Les deux, trois dernières minutes sont aussi l'occasion d'un petit tour de magie sur fond d'espionnage, un rafraîchissant virage parodique bien qu'un peu hors-sujet avec la douceur bienveillante du reste du film. Cette conclusion donne l'occasion de retrouver en guest stars Santa Berger, Mickey Rooney et Peter Bogdanovich, le tout sur le thème musical de Mission : impossible ! Quant au tour, il s'agit d'un numéro d'escamotage assez réussi où Santa Berger est téléportée d'un coffre en bois à une cage suspendue. Vienna demeure malgré tout une petite parenthèse anodine de par sa courte durée qui lui fait brasser bien trop d'éléments en si peu de temps sans réussir à les approfondir ou même à expliquer leur présence.


The Magic Show

Toujours est-il que Vienna a sans doute marqué un regain d'intérêt de Welles pour la magie, sans doute aidé également par ses difficultés à concrétiser de nouveaux longs métrages. Il s'attèle finalement à des œuvres plus modestes et donc plus personnelles. Outre le passionnant Vérités et mensonges où la magie (dans son sens le plus large) est omniprésente, le cinéaste désire consacrer un projet entier à la magie. Il s'y consacre dès 1976 et y travaillera jusqu'à la fin de sa vie puisque les dernières images qu'il filmera seront dédiées à ce Magic Show. Il tourne ainsi pas moins de dix heures d'images et monte plusieurs séquences. Ce sont celles-ci que le Munich Film Museum a finalisées pour obtenir au final un court métrage de 26 minutes où l'on retrouve une demi-douzaine de numéros plus ou moins longs et élaborés. On devine en tout cas un enthousiasme évident dans les séquences visibles où Welles peut mettre à contribution plusieurs de ses passions : la magie évidement, le théâtre, le déguisement, les anecdotes historiques, sans oublier son fabuleux talent de conteur, instrument indispensable à tout bon magicien. Et Welles en était un excellent, lui qui se produisit par exemple à plusieurs reprises à Las Vegas.

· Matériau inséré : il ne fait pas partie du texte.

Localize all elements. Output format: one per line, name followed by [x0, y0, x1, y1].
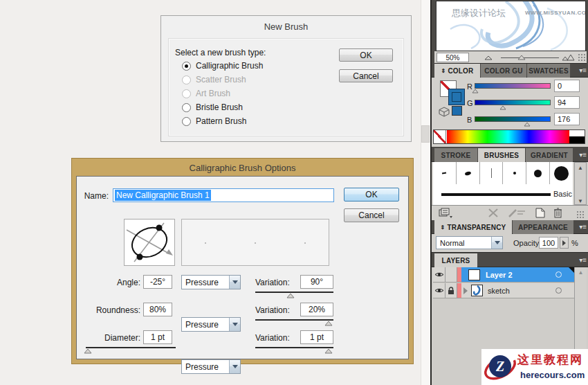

De plus, avec son fidèle cameraman Gary Gravier, le cinéaste exploite habilement le tournage en studio pour composer une très belle photographie jouant beaucoup sur les couleurs primaires, des teintes très prononcées, l'obscurité... Bref, pour créer une ambiance mystérieuse qui ne craint pas le kitsch, tel ce passage futuriste tout en aluminium et néons aveuglants. Welles évoque autant l'Egypte ancienne que le Moyen-Orient ou le début du XXème siècle. C'est grâce à ces atmosphères et sa prestation toujours aussi charismatique - pour ne pas dire magnétique et impériale - que The Magic Show s'impose comme une pièce maîtresse de son oeuvre, Welles nous transportant avec ses anecdotes, son humour, ses sourires charmeurs et ses clins d’œil complices.


The Magic Show

Bien que dans le cas présent les tours ne sont jamais truqués en post-production, assister à un tour de magie sur un écran (petit ou grand) pose toujours le problème de la coupe accommodante. Dans certains cas, le montage n'aide pas à prendre au sérieux le numéro auquel on assiste (celui de la balle de revolver notamment) tandis que d'autres fonctionnent justement parce que la réalisation s'inscrit dans la longueur. Dans tous les cas, le résultat est on ne peut plus enthousiasmant, y compris pour ceux qui n'apprécieraient pas la magie. Il est donc bien frustrant de savoir qu'une si petite quantité filmée soit désormais visible. Mais il faut avouer qu'on ne sait pas vraiment ce que Welles comptait faire de cette masse de film. Un long métrage ? un documentaire ? une émission de télévision ? ou encore un "fond" qui lui aurait servi pour d'autres projets ? On trouve à ce titre un passage dans son pilote de talk show The Orson Welles Show (celui avec Angie Dickinson) et la scénographie d'Abu Khan devait servir à la réalisation d'une publicité pour une marque japonaise de whisky (qui ne sera jamais terminée).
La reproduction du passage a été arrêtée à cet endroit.